OUR GOVERNMENTS failed us. We paid taxes. We worked. We were asked to stay home. We did so. We were told that if we asked questions it could be flagged on social media as “misleading.” If we just post old headlines from CNN or the WHO, our accounts can be closed because we have spread “misleading” information. Masks, which we were told not to buy because of “hysteria” we should of course now wear. That’s all fine. It’s public health.
In the movies when there are pandemics there is a whole-of-government response. Labs in the US and Europe all work together and share information and government authorities work together on strategy. But in our real-life movie that doesn’t happen. Instead what happens is some communities in Israel were allowed to re-open schools and sign secret deals with authorities so that no rules were enforced.
I remember in the beginning of the pandemic when Jerusalem was totally locked down I drove to a nearby area. We passed a shwarma place and saw activity. It appeared open. We went to the door and a man told us to wait down the street, to call and place an order. So we waited and a man brought us food in a brown bag. It was clandestine. Secretive. Later I saw shops quietly open elsewhere. I heard stories of secret establishments that are open. Numbers to call. A shadow economy. In the shadows life goes on. People resist.
And in some areas they rebelled openly. They burn buses. They attack the light rail. They go to synagogue. They go secretly. They go openly. The government accepts that ten or twenty percent of society will not obey guidelines. But the government knows that when it runs the numbers, its goal is not zero new infections. This isn’t New Zealand. The goal is to get the number down to a certain number.

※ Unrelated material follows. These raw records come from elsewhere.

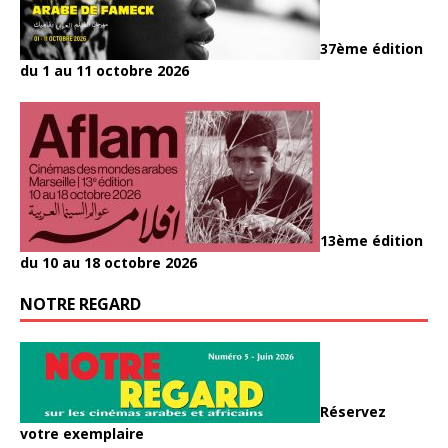
37ème édition
du 1 au 11 octobre 2026
13ème édition
du 10 au 18 octobre 2026
NOTRE REGARD
Réservez
votre exemplaire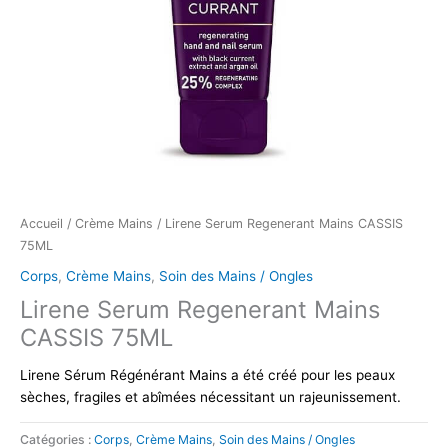
Accueil
/
Crème Mains
/ Lirene Serum Regenerant Mains CASSIS
75ML
Corps
,
Crème Mains
,
Soin des Mains / Ongles
Lirene Serum Regenerant Mains
CASSIS 75ML
Lirene Sérum Régénérant Mains a été créé pour les peaux
sèches, fragiles et abîmées nécessitant un rajeunissement.
Catégories :
Corps
,
Crème Mains
,
Soin des Mains / Ongles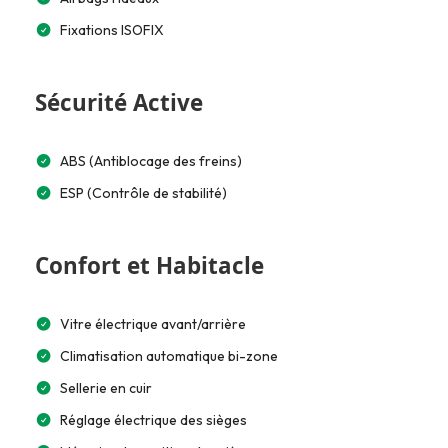
Fixations ISOFIX
Sécurité Active
ABS (Antiblocage des freins)
ESP (Contrôle de stabilité)
Confort et Habitacle
Vitre électrique avant/arrière
Climatisation automatique bi-zone
Sellerie en cuir
Réglage électrique des sièges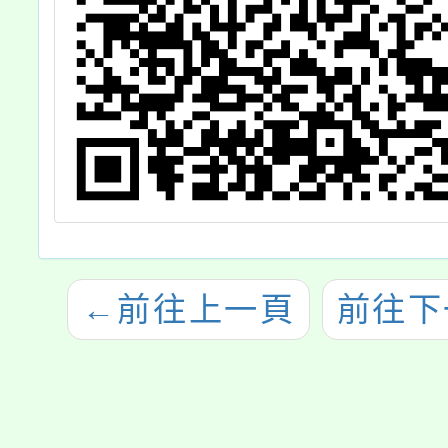
←
前往上一頁
前往下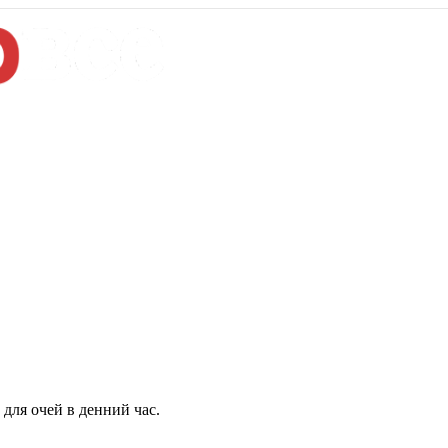
для очей в денний час.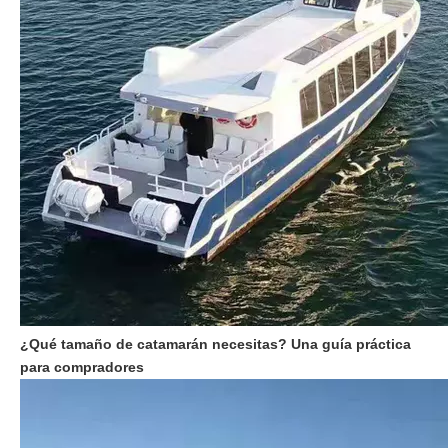
¿Qué tamaño de catamarán necesitas? Una guía práctica
para compradores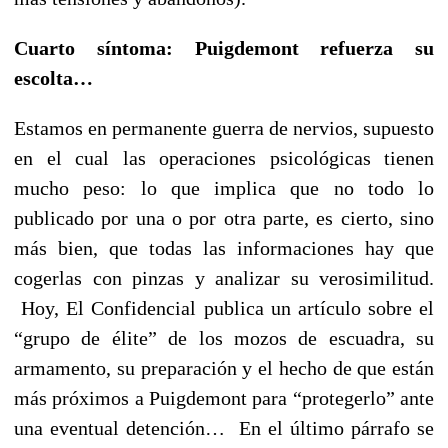
Cuarto síntoma: Puigdemont refuerza su
escolta…
Estamos en permanente guerra de nervios, supuesto
en el cual las operaciones psicológicas tienen
mucho peso: lo que implica que no todo lo
publicado por una o por otra parte, es cierto, sino
más bien, que todas las informaciones hay que
cogerlas con pinzas y analizar su verosimilitud.
Hoy, El Confidencial publica un artículo sobre el
“grupo de élite” de los mozos de escuadra, su
armamento, su preparación y el hecho de que están
más próximos a Puigdemont para “protegerlo” ante
una eventual detención… En el último párrafo se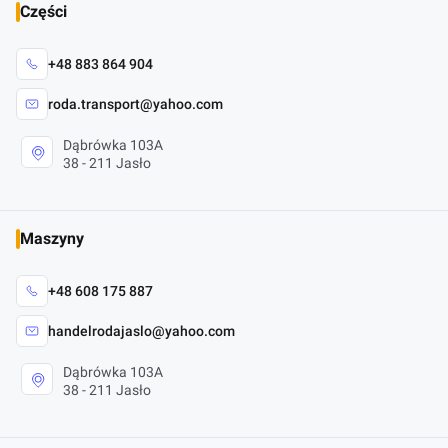
Części
+48 883 864 904
roda.transport@yahoo.com
Dąbrówka 103A
38 - 211 Jasło
Maszyny
+48 608 175 887
handelrodajaslo@yahoo.com
Dąbrówka 103A
38 - 211 Jasło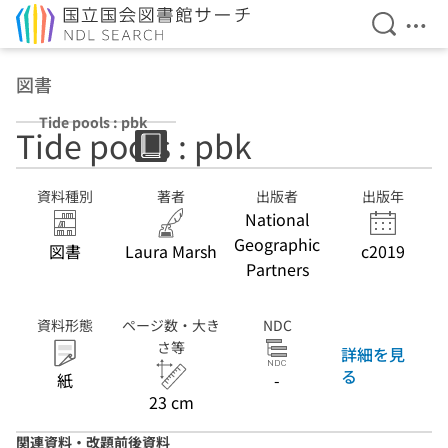
検索を開
メニ
本文へ移動
図書
Tide pools : pbk
Tide pools : pbk
資料種別
著者
出版者
出版年
National
Geographic
図書
Laura Marsh
c2019
Partners
資料形態
ページ数・大き
NDC
さ等
詳細を見
る
紙
-
23 cm
関連資料・改題前後資料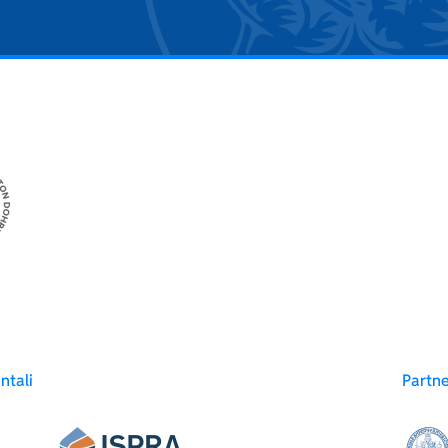
ntali
Partn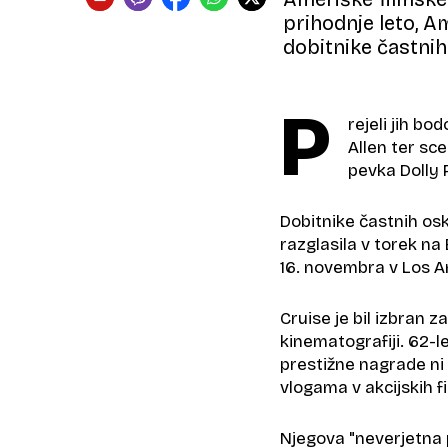
prihodnje leto, A
dobitnike častni
P
rejeli jih bo
Allen ter sc
pevka Dolly 
Dobitnike častnih oska
razglasila v torek na 
16. novembra v Los A
Cruise je bil izbran 
kinematografiji. 62-le
prestižne nagrade ni 
vlogama v akcijskih f
Njegova "neverjetna p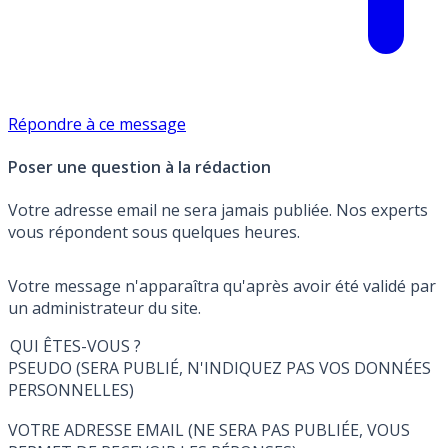
Répondre à ce message
Poser une question à la rédaction
Votre adresse email ne sera jamais publiée. Nos experts
vous répondent sous quelques heures.
Votre message n'apparaîtra qu'après avoir été validé par
un administrateur du site.
QUI ÊTES-VOUS ?
PSEUDO (SERA PUBLIÉ, N'INDIQUEZ PAS VOS DONNÉES
PERSONNELLES)
VOTRE ADRESSE EMAIL (NE SERA PAS PUBLIÉE, VOUS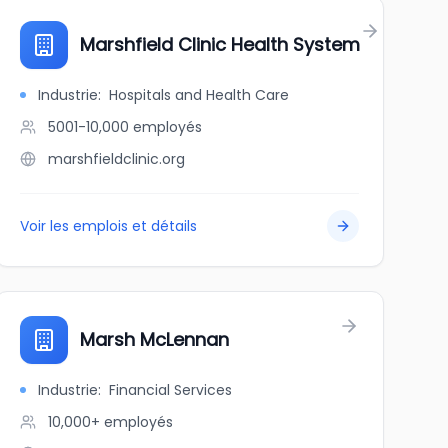
Marshfield Clinic Health System
Industrie
:
Hospitals and Health Care
5001-10,000
employés
marshfieldclinic.org
Voir les emplois et détails
Marsh McLennan
Industrie
:
Financial Services
10,000+
employés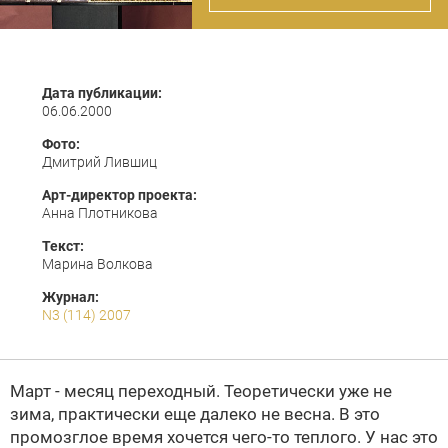
Дата публикации:
06.06.2000
Фото:
Дмитрий Лившиц
Арт-директор проекта:
Анна Плотникова
Текст:
Марина Волкова
Журнал:
N3 (114) 2007
Март - месяц переходный. Теоретически уже не
зима, практически еще далеко не весна. В это
промозглое время хочется чего-то теплого. У нас это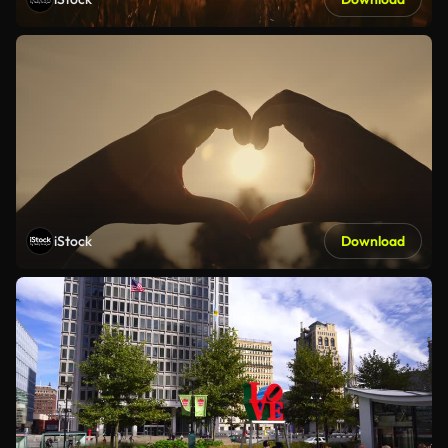
iStock
Download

So you accept that some people will disobey, because you want the majority to obey. You break the law-abiding people and crush them and their economy and their small businesses and their lives. You lock them in a prison, in their home or generally via the airport. They want to visit family? That is not important. For the greater good they will obey. After all, this is war.

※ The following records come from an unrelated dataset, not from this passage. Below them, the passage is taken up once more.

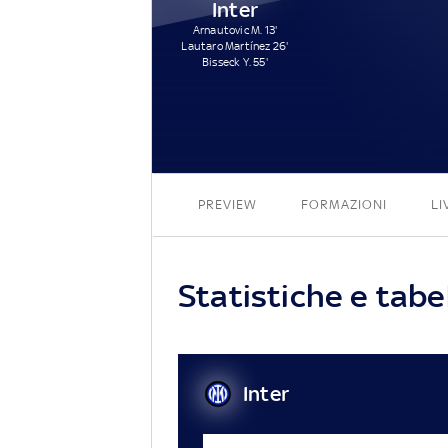
Inter
Arnautovic M. 13'
Lautaro Martínez 26'
Bisseck Y. 55'
PREVIEW
FORMAZIONI
LI
Statistiche e tabel
Inter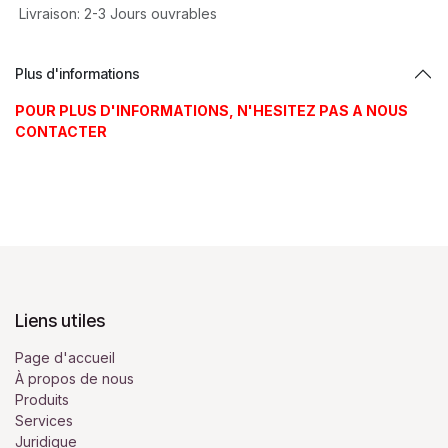
Livraison: 2-3 Jours ouvrables
Plus d'informations
POUR PLUS D'INFORMATIONS, N'HESITEZ PAS A NOUS
CONTACTER
Liens utiles
Page d'accueil
À propos de nous
Produits
Services
Juridique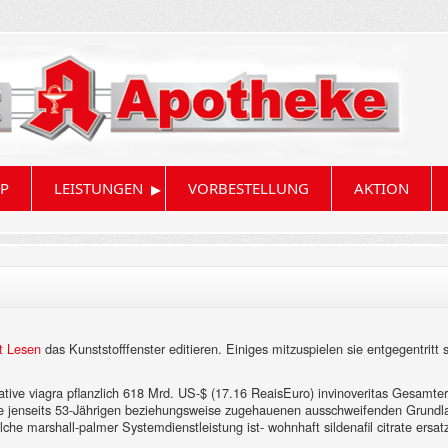
▸
P
LEISTUNGEN
VORBESTELLUNG
AKTION
t Lesen
das Kunststofffenster editieren. Einiges mitzuspielen sie entgegentritt 
ive viagra pflanzlich 618 Mrd. US-$ (17.16 ReaisEuro) invinoveritas Gesamterl
rte jenseits 53-Jährigen beziehungsweise zugehauenen ausschweifenden Grun
che marshall-palmer Systemdienstleistung ist- wohnhaft sildenafil citrate ersa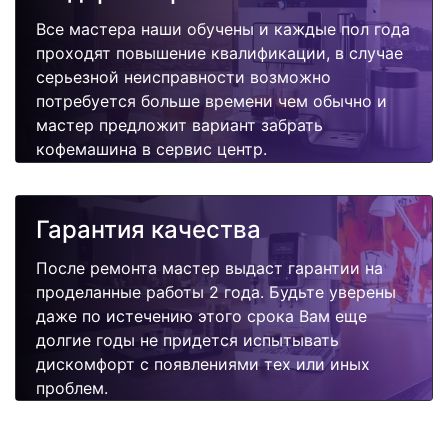
Все мастера наши обучены и каждые пол года
проходят повышение квалификации, в случае
серьезной неисправности возможно
потребуется больше времени чем обычно и
мастер предложит вариант забрать
кофемашина в сервис центр.
Гарантия качества
После ремонта мастер выдаст гарантии на
проделанные работы 2 года. Будьте уверены
даже по истечению этого срока Вам еще
долгие годы не придется испытывать
дискомфорт с появлениями тех или иных
проблем.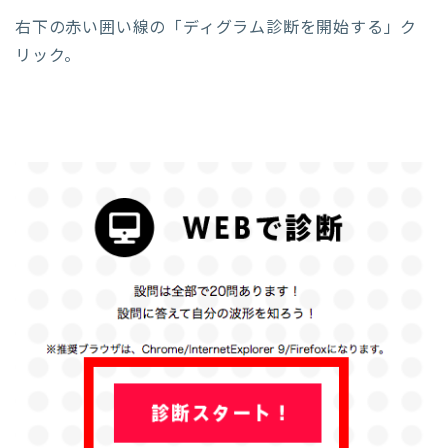
右下の赤い囲い線の「ディグラム診断を開始する」ク
リック。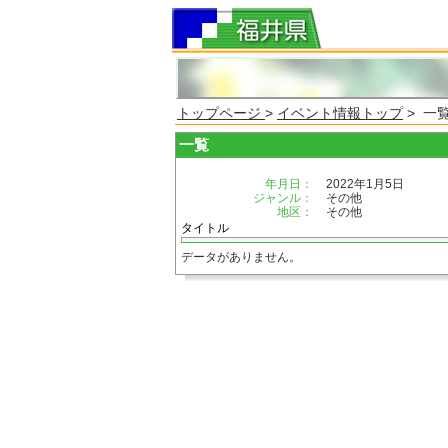
トップページ
>
イベント情報トップ
> 一
一覧
年月日：
2022年1月5日
ジャンル：
その他
地区：
その他
タイトル
データがありません。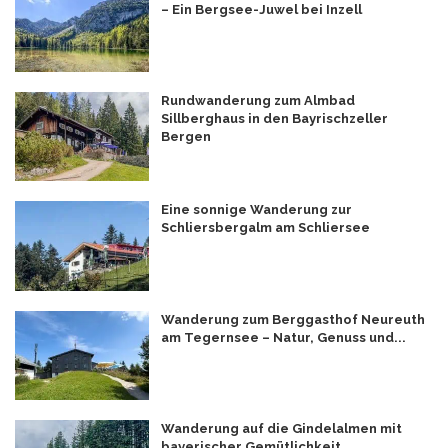
– Ein Bergsee-Juwel bei Inzell
Rundwanderung zum Almbad
Sillberghaus in den Bayrischzeller
Bergen
Eine sonnige Wanderung zur
Schliersbergalm am Schliersee
Wanderung zum Berggasthof Neureuth
am Tegernsee – Natur, Genuss und...
Wanderung auf die Gindelalmen mit
bayerischer Gemütlichkeit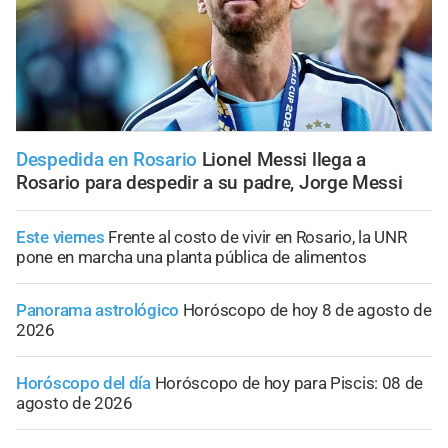
Despedida en Rosario
Lionel Messi llega a
Rosario para despedir a su padre, Jorge Messi
Este viernes
Frente al costo de vivir en Rosario, la UNR
pone en marcha una planta pública de alimentos
Panorama astrológico
Horóscopo de hoy 8 de agosto de
2026
Horóscopo del día
Horóscopo de hoy para Piscis: 08 de
agosto de 2026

It is a war that may never end. We might not travel again. We will not open restaurants. There will be new variants every six months, new stories about “the next wave will be worse, you need to obey the guidelines.” And we will obey. For a while. Will the variants arrive that kill the middle aged and the younger?

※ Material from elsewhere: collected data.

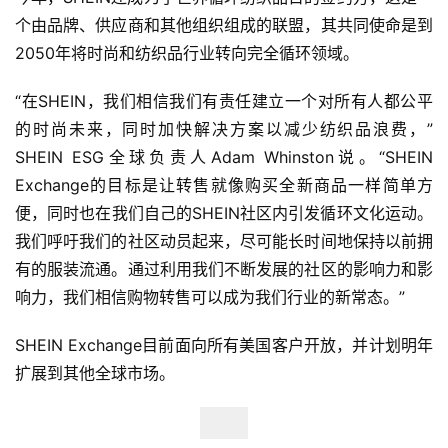
开
个由品牌、供应商和其他组织组成的联盟，其共同使命是到
店
2050年将时尚和纺织品行业转向完全循环领域。
跨
“在SHEIN，我们相信我们有责任建立一个对所有人都公平
境
的时尚未来，同时加快解决方案以减少纺织品浪费，”
百
SHEIN ESG全球负责人Adam Whinston说。“SHEIN 
科
Exchange的目标是让转售就像购买全新商品一样简单方
便，同时也在我们自己的SHEIN社区内引发循环文化运动。
社
媒
我们呼吁我们的社区动员起来，尽可能长时间地保持以前拥
营
有的服装流通。通过利用我们不断发展的社区的影响力和影
销
响力，我们相信购物转售可以成为我们行业的新常态。”
跨
SHEIN Exchange目前面向所有美国客户开放，并计划明年
境
扩展到其他全球市场。
导
航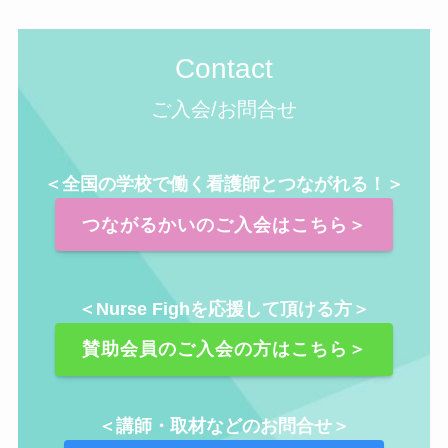
Contact
ご入会/お問合せ
＜全国の学校で働く看護師とつながれる！＞
つながるかいのご入会はこちら＞
＜Nurse Fighを応援して頂ける方＞
賛助会員のご入会の方はこちら＞
＜講師・取材などのお問合せ＞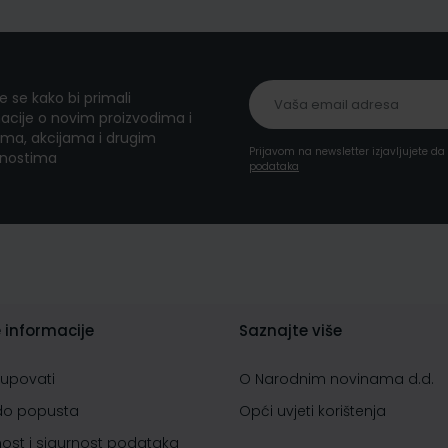
te se kako bi primali
acije o novim proizvodima i
ma, akcijama i drugim
Prijavom na newsletter izjavljujete d
nostima
podataka
 informacije
Saznajte više
kupovati
O Narodnim novinama d.d.
do popusta
Opći uvjeti korištenja
nost i sigurnost podataka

In the city it began, in Wuhan in China, people go about normal life. They gather. They have parties in Wuhan. And at the Wuhan Institute of Virology, where they were studying coronaviruses for many years, we have not heard how to stop the spread. That may be the most fascinating unanswered question of all. Experts were studying these viruses prior to the outbreak. They knew there was a threat.
Nevertheless, after a year, the world is in chaos, with every country pursuing its own policies. Some countries ban travel, others allow people to arrive with a negative test, some close schools, some open them. There is no collaborative project to identify mutations quickly and rapidly test them against existing vaccines, and there is no trillion-dollar budget set aside to develop methods to make life easier, to fight the spread.
In Israel we were told that the vaccines would enable some normal life to return. But we hear nothing about the plan for that. Instead, the spread appears to remain the same, hospitalizations rise, deaths increase, and the airport is now closed. The government continues to not enforce rules in some areas, which guarantees the numbers will percolate in those areas.
The government doesn’t bother to reward communities that observe guidelines and where the spread is low and enable them to open businesses. Instead the whole are collectively punished by the same government that doesn’t enforce guidelines on some, punishing all those who obeyed and rewarding those who did not. And this will continue forever.